Characterization of Low‐Velocity Impact Damage Modes and Correlation Analysis With Damage Mechanisms in Composites Based on Multi‐Source Monitoring Methods

ABSTRACT This study systematically investigates the damage evolution mechanism of carbon fiber reinforced polymer (CFRP) composites under multi‐level impact energies using an integrated approach that combines acoustic emission (AE), infrared thermography (IRT), and digital image correlation (DIC). Three distinct stages were first identified from the impact force response, and the effect of impact energy on characteristic parameters for each stage was quantified.

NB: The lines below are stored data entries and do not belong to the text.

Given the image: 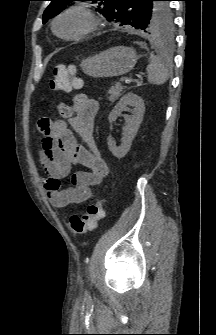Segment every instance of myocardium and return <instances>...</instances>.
Instances as JSON below:
<instances>
[{
	"label": "myocardium",
	"mask_w": 216,
	"mask_h": 335,
	"mask_svg": "<svg viewBox=\"0 0 216 335\" xmlns=\"http://www.w3.org/2000/svg\"><path fill=\"white\" fill-rule=\"evenodd\" d=\"M69 13H77L80 14L81 16L84 17L86 21V26L84 27L83 30H81L79 33L72 35V36H63L61 35L58 30H57V25L59 20L69 14ZM100 26V19L99 17L95 14L93 10L90 8L83 6V5H75V6H70L66 9H64L62 12H60L55 19L53 20L52 23V30L53 32L61 39L67 40V41H74V40H79L82 39L83 37L87 36L88 34L92 33L95 31L98 27Z\"/></svg>",
	"instance_id": "f54148a6"
}]
</instances>
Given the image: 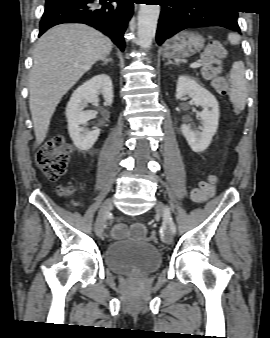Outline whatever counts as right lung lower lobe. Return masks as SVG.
<instances>
[{"mask_svg": "<svg viewBox=\"0 0 270 338\" xmlns=\"http://www.w3.org/2000/svg\"><path fill=\"white\" fill-rule=\"evenodd\" d=\"M134 0H46L40 22L42 35L61 23H83L107 36L123 51L124 32L133 13Z\"/></svg>", "mask_w": 270, "mask_h": 338, "instance_id": "98d812e1", "label": "right lung lower lobe"}]
</instances>
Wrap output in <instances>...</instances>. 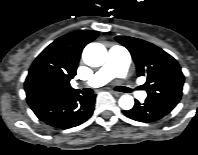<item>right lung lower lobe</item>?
Listing matches in <instances>:
<instances>
[{"label": "right lung lower lobe", "mask_w": 198, "mask_h": 155, "mask_svg": "<svg viewBox=\"0 0 198 155\" xmlns=\"http://www.w3.org/2000/svg\"><path fill=\"white\" fill-rule=\"evenodd\" d=\"M94 104L95 95L83 97L77 92L36 104L31 109L48 125L67 129L88 120L93 113Z\"/></svg>", "instance_id": "98d812e1"}]
</instances>
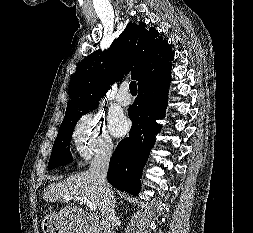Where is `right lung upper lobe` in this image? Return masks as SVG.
<instances>
[{"label":"right lung upper lobe","instance_id":"obj_1","mask_svg":"<svg viewBox=\"0 0 253 233\" xmlns=\"http://www.w3.org/2000/svg\"><path fill=\"white\" fill-rule=\"evenodd\" d=\"M174 55L169 44L144 22H129L108 50H97L85 57L69 83L70 100L65 117L69 118L98 103L110 85L131 72L138 87L149 78L171 68Z\"/></svg>","mask_w":253,"mask_h":233}]
</instances>
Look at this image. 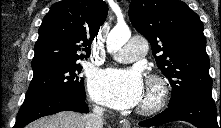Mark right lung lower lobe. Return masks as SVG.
<instances>
[{
	"mask_svg": "<svg viewBox=\"0 0 221 128\" xmlns=\"http://www.w3.org/2000/svg\"><path fill=\"white\" fill-rule=\"evenodd\" d=\"M86 96H79L66 90L50 91L26 98L18 112L14 128H23L28 123L60 111L88 113Z\"/></svg>",
	"mask_w": 221,
	"mask_h": 128,
	"instance_id": "right-lung-lower-lobe-1",
	"label": "right lung lower lobe"
}]
</instances>
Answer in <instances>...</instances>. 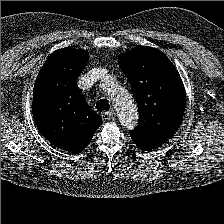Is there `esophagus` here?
Listing matches in <instances>:
<instances>
[{
	"mask_svg": "<svg viewBox=\"0 0 224 224\" xmlns=\"http://www.w3.org/2000/svg\"><path fill=\"white\" fill-rule=\"evenodd\" d=\"M101 118L105 122L109 121V120H111L113 118V113L109 112V111L103 112V113H101Z\"/></svg>",
	"mask_w": 224,
	"mask_h": 224,
	"instance_id": "esophagus-1",
	"label": "esophagus"
}]
</instances>
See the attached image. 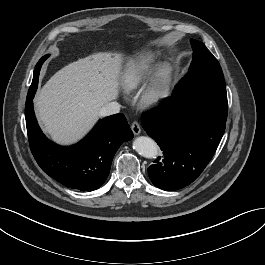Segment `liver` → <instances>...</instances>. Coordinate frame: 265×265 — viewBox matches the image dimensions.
<instances>
[{"instance_id": "liver-1", "label": "liver", "mask_w": 265, "mask_h": 265, "mask_svg": "<svg viewBox=\"0 0 265 265\" xmlns=\"http://www.w3.org/2000/svg\"><path fill=\"white\" fill-rule=\"evenodd\" d=\"M122 55L99 52L57 71L37 93V117L52 140L76 143L98 120L100 109L119 95Z\"/></svg>"}]
</instances>
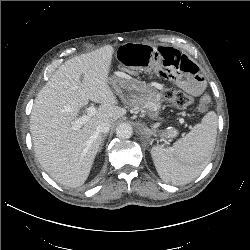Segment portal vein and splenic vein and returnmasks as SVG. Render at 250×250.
<instances>
[{
	"label": "portal vein and splenic vein",
	"mask_w": 250,
	"mask_h": 250,
	"mask_svg": "<svg viewBox=\"0 0 250 250\" xmlns=\"http://www.w3.org/2000/svg\"><path fill=\"white\" fill-rule=\"evenodd\" d=\"M96 113V108L91 105L87 108V115H84L72 122V129L78 130L81 128L89 119V117L94 116Z\"/></svg>",
	"instance_id": "18ae733b"
}]
</instances>
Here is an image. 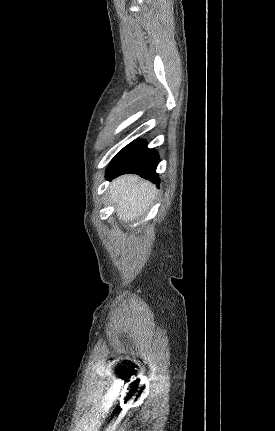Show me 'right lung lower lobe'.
I'll use <instances>...</instances> for the list:
<instances>
[{
    "instance_id": "right-lung-lower-lobe-1",
    "label": "right lung lower lobe",
    "mask_w": 275,
    "mask_h": 431,
    "mask_svg": "<svg viewBox=\"0 0 275 431\" xmlns=\"http://www.w3.org/2000/svg\"><path fill=\"white\" fill-rule=\"evenodd\" d=\"M158 162L159 155L156 150L147 148L144 140H135L113 158L105 177L110 180L121 174L134 173L159 186L156 173Z\"/></svg>"
}]
</instances>
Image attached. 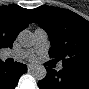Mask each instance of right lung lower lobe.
Masks as SVG:
<instances>
[{
	"mask_svg": "<svg viewBox=\"0 0 89 89\" xmlns=\"http://www.w3.org/2000/svg\"><path fill=\"white\" fill-rule=\"evenodd\" d=\"M27 71V66L15 62L13 65H6L0 61V86L2 89H14L22 74Z\"/></svg>",
	"mask_w": 89,
	"mask_h": 89,
	"instance_id": "obj_1",
	"label": "right lung lower lobe"
}]
</instances>
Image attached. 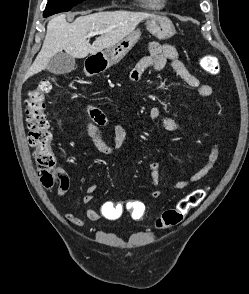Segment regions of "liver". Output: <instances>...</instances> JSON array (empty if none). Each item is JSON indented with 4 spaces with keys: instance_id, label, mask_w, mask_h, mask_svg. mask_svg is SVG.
Returning <instances> with one entry per match:
<instances>
[{
    "instance_id": "obj_1",
    "label": "liver",
    "mask_w": 249,
    "mask_h": 294,
    "mask_svg": "<svg viewBox=\"0 0 249 294\" xmlns=\"http://www.w3.org/2000/svg\"><path fill=\"white\" fill-rule=\"evenodd\" d=\"M152 14L130 11H101L83 15L68 23L66 15L52 18L47 25L42 49L37 55L26 78L47 68L49 60L64 50L73 58H85L107 49L134 31L136 26L152 17ZM89 32H102L91 45L87 40Z\"/></svg>"
}]
</instances>
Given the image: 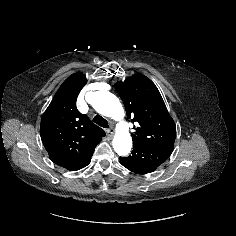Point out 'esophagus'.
I'll list each match as a JSON object with an SVG mask.
<instances>
[{"mask_svg": "<svg viewBox=\"0 0 236 236\" xmlns=\"http://www.w3.org/2000/svg\"><path fill=\"white\" fill-rule=\"evenodd\" d=\"M114 135V129L113 128H109L108 130H107V136L108 137H112Z\"/></svg>", "mask_w": 236, "mask_h": 236, "instance_id": "esophagus-1", "label": "esophagus"}]
</instances>
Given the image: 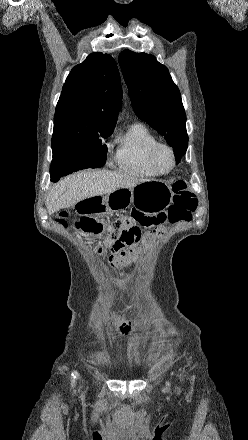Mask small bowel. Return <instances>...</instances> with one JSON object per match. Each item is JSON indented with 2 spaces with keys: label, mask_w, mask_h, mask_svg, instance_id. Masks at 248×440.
Listing matches in <instances>:
<instances>
[{
  "label": "small bowel",
  "mask_w": 248,
  "mask_h": 440,
  "mask_svg": "<svg viewBox=\"0 0 248 440\" xmlns=\"http://www.w3.org/2000/svg\"><path fill=\"white\" fill-rule=\"evenodd\" d=\"M109 318L115 328L116 334L118 336H125L135 331L139 330L141 327V322L138 320L127 321L115 314H110Z\"/></svg>",
  "instance_id": "small-bowel-1"
}]
</instances>
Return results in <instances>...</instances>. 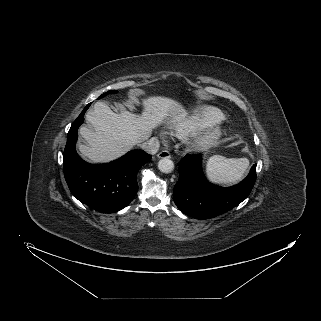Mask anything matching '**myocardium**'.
<instances>
[{"instance_id":"obj_1","label":"myocardium","mask_w":321,"mask_h":321,"mask_svg":"<svg viewBox=\"0 0 321 321\" xmlns=\"http://www.w3.org/2000/svg\"><path fill=\"white\" fill-rule=\"evenodd\" d=\"M225 134V127L221 122L204 128L190 143L194 150L202 151L215 146Z\"/></svg>"}]
</instances>
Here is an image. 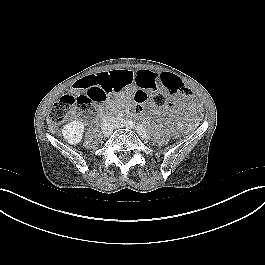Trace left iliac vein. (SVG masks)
I'll return each instance as SVG.
<instances>
[{
  "instance_id": "left-iliac-vein-1",
  "label": "left iliac vein",
  "mask_w": 265,
  "mask_h": 265,
  "mask_svg": "<svg viewBox=\"0 0 265 265\" xmlns=\"http://www.w3.org/2000/svg\"><path fill=\"white\" fill-rule=\"evenodd\" d=\"M123 127H127V128H130V129H134V130H137V125L132 122L131 120H124V121H121V122H117L115 124V128H123ZM145 140H149L150 139V136L147 135L146 137H143Z\"/></svg>"
}]
</instances>
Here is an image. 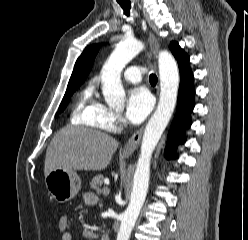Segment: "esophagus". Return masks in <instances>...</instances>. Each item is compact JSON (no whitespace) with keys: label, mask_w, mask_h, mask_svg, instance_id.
I'll return each instance as SVG.
<instances>
[{"label":"esophagus","mask_w":248,"mask_h":240,"mask_svg":"<svg viewBox=\"0 0 248 240\" xmlns=\"http://www.w3.org/2000/svg\"><path fill=\"white\" fill-rule=\"evenodd\" d=\"M150 50L152 54L157 58L159 43L152 34H150ZM142 134H143V128H140L130 137V139L127 141V143L125 144L122 150L123 154H131L136 150V148L139 146V143L141 141Z\"/></svg>","instance_id":"34e87169"}]
</instances>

The resulting damage morphology was characterized using ultrasonic C‐scan and scanning electron microscopy (SEM). The dynamic response during impact was then extracted through AE pattern recognition, dynamic IRT field tracking, and full‐field DIC strain analysis. A novel synchronized “AE‐IRT‐DIC” framework was established, capable of correlating elastic wave, thermal, and optical data for coordinated damage monitoring. Key findings reveal that the energy absorption reaches a non‐monotonic minimum at the barely visible impact damage energy ( E BVID ). At 1.5 E BVID , energy dissipation shifts dominantly from elastic waves to thermal radiation and plastic deformation. The damage modes evolve stage‐wise, with IRT features progressing from flocculent patterns to elliptical spots and finally to dendritic networks. A transition from intra‐laminar shear to inter‐laminar delamination occurs at 2 E BVID . The best fitting equations for impact energy versus total AE energy, maximum infrared radiation difference, and maximum strain are the polynomial ( R 2 = 0.985), logistic ( R 2 = 0.999), and exponential ( R 2 = 0.974) functions, respectively. This research provides fundamental insights into the CFRP damage evolution mechanism and critical guidance for designing high‐performance, impact‐resistant composite structures.